**To do**
Before answering, work out how many lines below contain the string "Krasson"; the reply is that number alone.

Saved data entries

Start of Block

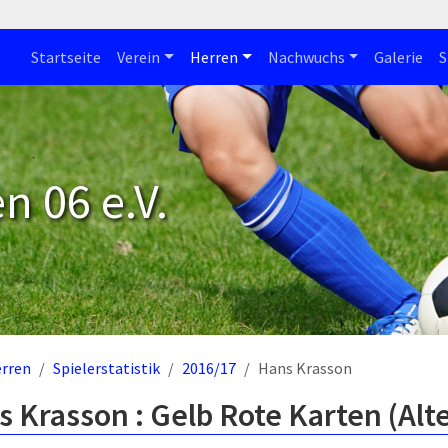
Startseite
Verein
Herren
Nachwuchs
Galerie
S
n 06 e.V.
rren
Spielerstatistik
2016/17
Hans Krasson
 Krasson : Gelb Rote Karten (Alt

End of Block

**Finished task**
2